Fight Club 2
By Mikee Riggs
Fight Club 2
Dark Horse Comics
Let's skip the “first rule of Fight Club is … ” jokes and dive right in. Fight Club 2 is an attempt at appeasing the masses while telling them to go to hell at the same time. With this new installation of Fight Club, creator and writer Chuck Palahniuk is saying, "I will give you what you want, but on my terms." Or at least that's what he's trying to do.

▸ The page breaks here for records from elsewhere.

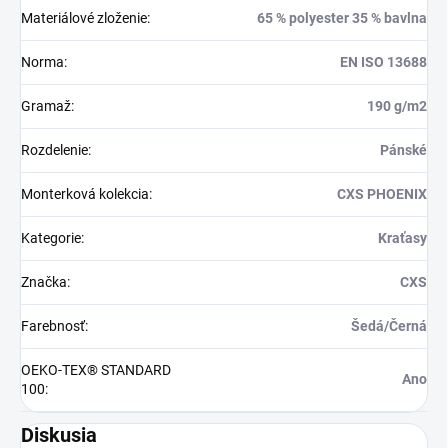
Materiálové zloženie
:
65 % polyester 35 % bavlna
Norma
:
EN ISO 13688
Gramaž
:
190 g/m2
Rozdelenie
:
Pánské
Monterková kolekcia
:
CXS PHOENIX
Kategorie
:
Kraťasy
Značka
:
CXS
Farebnosť
:
Šedá/Černá
OEKO-TEX® STANDARD
Ano
100
:
Diskusia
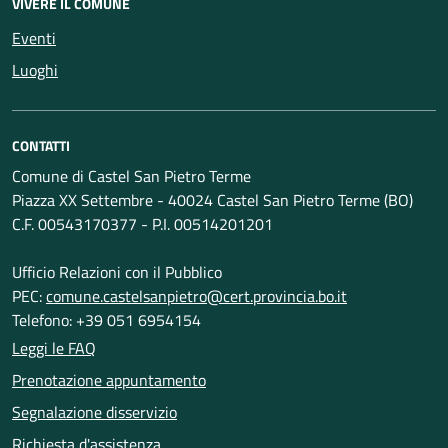
VIVERE IL COMUNE
Eventi
Luoghi
CONTATTI
Comune di Castel San Pietro Terme
Piazza XX Settembre - 40024 Castel San Pietro Terme (BO)
C.F. 00543170377 - P.I. 00514201201
Ufficio Relazioni con il Pubblico
PEC:
comune.castelsanpietro@cert.provincia.bo.it
Telefono: +39 051 6954154
Leggi le FAQ
Prenotazione appuntamento
Segnalazione disservizio
Richiesta d'assistenza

Fight Club 2 picks up 10 years after the events of the original book/film (pick your poison). In it we find Sebastian, the narrator of the original book (Jack in the film), heavily medicated and heading home to surprise his wife Marla, the crazed love interest from the original. He catches up with Marla only to find her at a support group discussing how empty her relationship feels and how she misses Sebastian's "better half”—Tyler. In an attempt to help bring Tyler back, Marla has started giving Sebastian placebo medication. From here the book trumpets the return of Tyler Durden, who, due to the help of a crooked shrink, hasn't actually been as gone we may have previously thought. The game of cat and mouse between Sebastian and Tyler spirals out of control and leads us to a larger-than-life finale.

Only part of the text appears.